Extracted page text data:
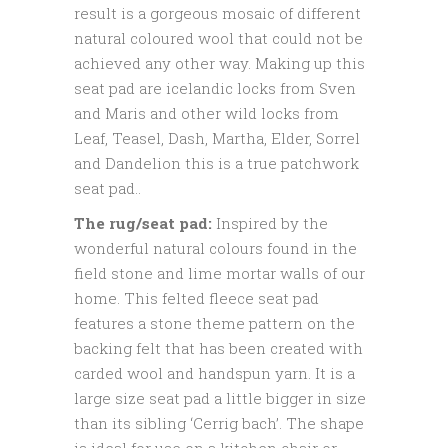
result is a gorgeous mosaic of different
natural coloured wool that could not be
achieved any other way. Making up this
seat pad are icelandic locks from Sven
and Maris and other wild locks from
Leaf, Teasel, Dash, Martha, Elder, Sorrel
and Dandelion this is a true patchwork
seat pad..
The rug/seat pad:
Inspired by the
wonderful natural colours found in the
field stone and lime mortar walls of our
home. This felted fleece seat pad
features a stone theme pattern on the
backing felt that has been created with
carded wool and handspun yarn. It is a
large size seat pad a little bigger in size
than its sibling ‘Cerrig bach’. The shape
is ideal for use on a kitchen chair or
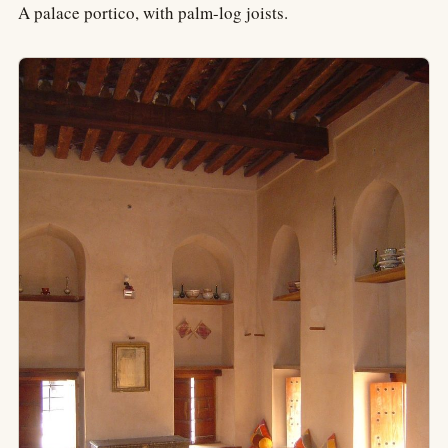
A palace portico, with palm-log joists.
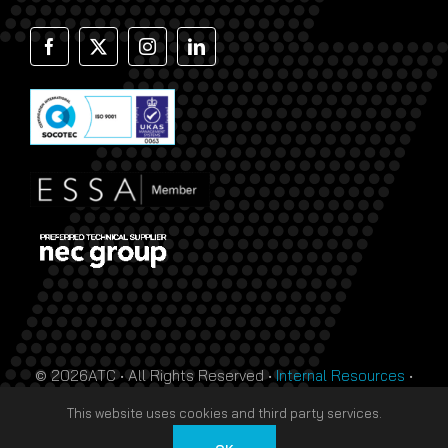
© 2026ATC • All Rights Reserved •
Internal Resources
•
Monthly Prize Draw Terms
•
T&Cs
•
Privacy Policy
• Site
This website uses cookies and third party services.
by
HTDL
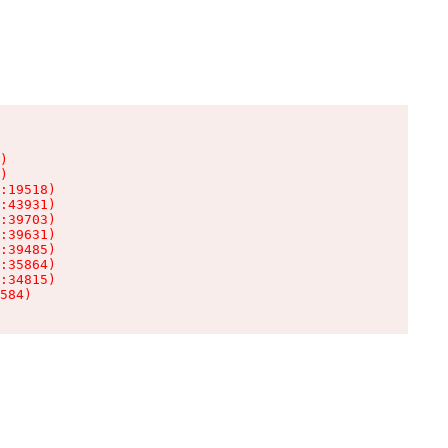
)

)

:19518)

:43931)

:39703)

:39631)

:39485)

:35864)

:34815)

584)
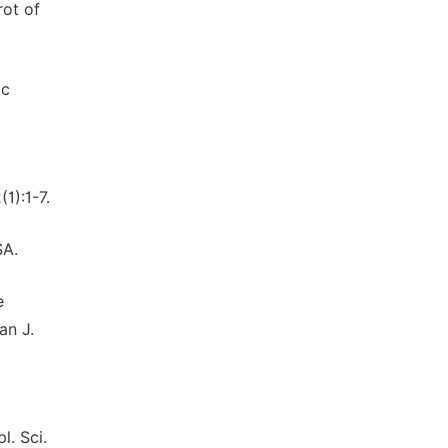
rot of
ic
1):1-7.
SA.
e
an J.
l. Sci.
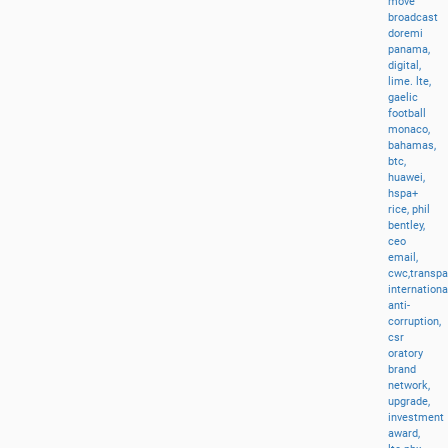
move
broadcast
doremi
panama,
digital,
lime.
lte,
gaelic
football
monaco,
bahamas,
btc,
huawei,
hspa+
rice,
phil
bentley,
ceo
email,
cwc,transp
internationa
anti-
corruption,
csr
oratory
brand
network,
upgrade,
investment
award,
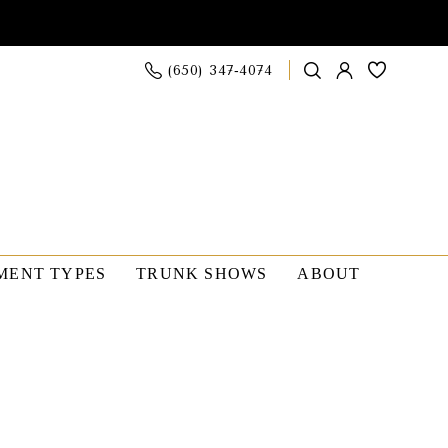
(650) 347‑4074
MENT TYPES
TRUNK SHOWS
ABOUT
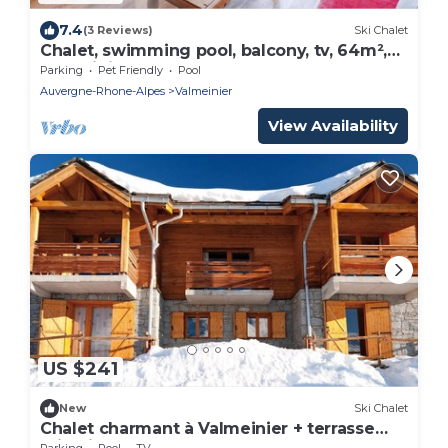
7.4
(3 Reviews)
Ski Chalet
Chalet, swimming pool, balcony, tv, 64m²,
Valmeinier
Parking
Pet Friendly
Pool
Auvergne-Rhone-Alpes
Valmeinier
View Availability
US $241
New
Ski Chalet
Chalet charmant à Valmeinier + terrasse
privatif!
Parking
Pool
TV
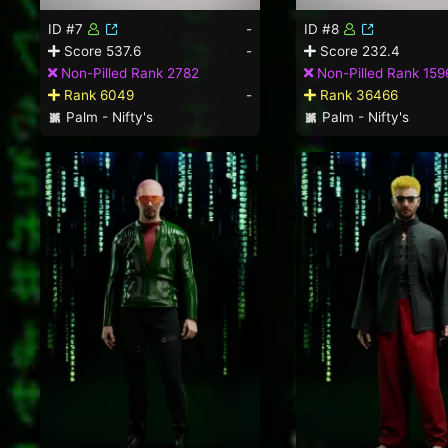
ID #7
-
ID #8
Score 537.6
-
Score 232.4
Non-Pilled Rank 2782
Non-Pilled Rank 159
Rank 6049
-
Rank 36466
Palm - Nifty's
Palm - Nifty's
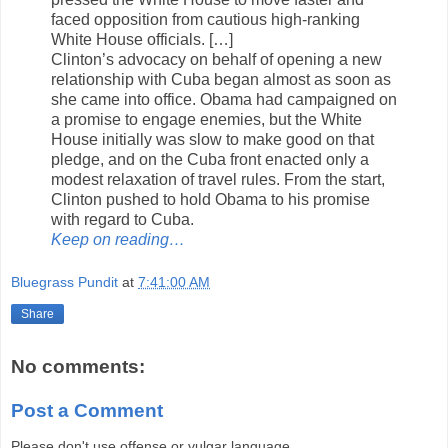
faced opposition from cautious high-ranking
White House officials. […]
Clinton’s advocacy on behalf of opening a new
relationship with Cuba began almost as soon as
she came into office. Obama had campaigned on
a promise to engage enemies, but the White
House initially was slow to make good on that
pledge, and on the Cuba front enacted only a
modest relaxation of travel rules. From the start,
Clinton pushed to hold Obama to his promise
with regard to Cuba.
Keep on reading…
Bluegrass Pundit
at
7:41:00 AM
Share
No comments:
Post a Comment
Please don't use offense or vulgar language.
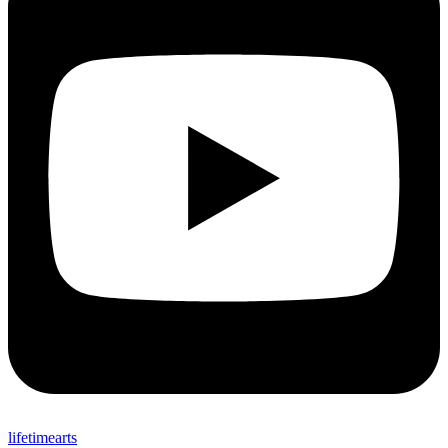
lifetimearts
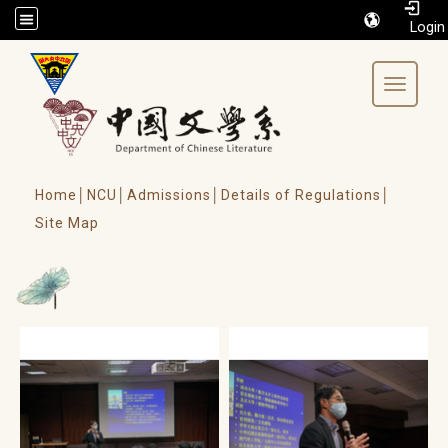
/accesskey"" title="Toolbar">:::
Toggle 
Home│
NCU│
Admissions│
Details of Regulations│
Site Map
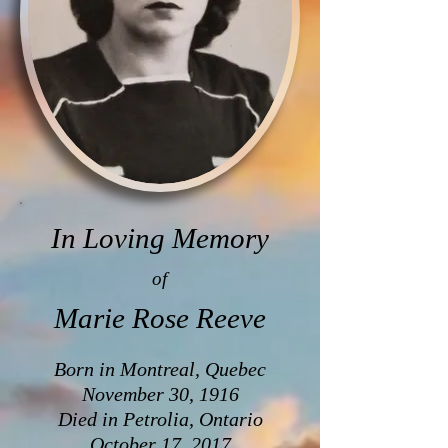
In Loving Memory
of
Marie Rose Reeve
Born in Montreal, Quebec
November 30, 1916
Died in Petrolia, Ontario
October 17, 2017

_Problem details_: What is needed is an exact copy of every entry, minus the images.

_Answer to this problem_:
result is a gorgeous mosaic of different
natural coloured wool that could not be
achieved any other way. Making up this
seat pad are icelandic locks from Sven
and Maris and other wild locks from
Leaf, Teasel, Dash, Martha, Elder, Sorrel
and Dandelion this is a true patchwork
seat pad..
The rug/seat pad:
Inspired by the
wonderful natural colours found in the
field stone and lime mortar walls of our
home. This felted fleece seat pad
features a stone theme pattern on the
backing felt that has been created with
carded wool and handspun yarn. It is a
large size seat pad a little bigger in size
than its sibling ‘Cerrig bach’. The shape
is ideal for use on a kitchen chair or
A palace portico, with palm-log joists.
© 2026ATC • All Rights Reserved •
Internal Resources
•
Monthly Prize Draw Terms
•
T&Cs
•
Privacy Policy
• Site
This website uses cookies and third party services.
by
HTDL
)

)

:19518)

:43931)

:39703)

:39631)

:39485)

:35864)

:34815)

584)
rot of
ic
1):1-7.
SA.
e
an J.
l. Sci.
move
broadcast
doremi
panama,
digital,
lime.
lte,
gaelic
football
monaco,
bahamas,
btc,
huawei,
hspa+
rice,
phil
bentley,
ceo
email,
cwc,transp
internationa
anti-
corruption,
csr
oratory
brand
network,
upgrade,
investment
award,
(650) 347‑4074
MENT TYPES
TRUNK SHOWS
ABOUT
7.4
(3 Reviews)
Ski Chalet
Chalet, swimming pool, balcony, tv, 64m²,
Valmeinier
Parking
Pet Friendly
Pool
Auvergne-Rhone-Alpes
Valmeinier
View Availability
US $241
New
Ski Chalet
Chalet charmant à Valmeinier + terrasse
privatif!
Parking
Pool
TV
ID #7
-
ID #8
Score 537.6
-
Score 232.4
Non-Pilled Rank 2782
Non-Pilled Rank 159
Rank 6049
-
Rank 36466
Palm - Nifty's
Palm - Nifty's
faced opposition from cautious high-ranking
White House officials. […]
Clinton’s advocacy on behalf of opening a new
relationship with Cuba began almost as soon as
she came into office. Obama had campaigned on
a promise to engage enemies, but the White
House initially was slow to make good on that
pledge, and on the Cuba front enacted only a
modest relaxation of travel rules. From the start,
Clinton pushed to hold Obama to his promise
with regard to Cuba.
Keep on reading…
Bluegrass Pundit
at
7:41:00 AM
Share
No comments:
Post a Comment
Please don't use offense or vulgar language.
lifetimearts
/accesskey"" title="Toolbar">:::
Toggle 
Home│
NCU│
Admissions│
Details of Regulations│
Site Map
In Loving Memory
of
Marie Rose Reeve
Born in Montreal, Quebec
November 30, 1916
Died in Petrolia, Ontario
October 17, 2017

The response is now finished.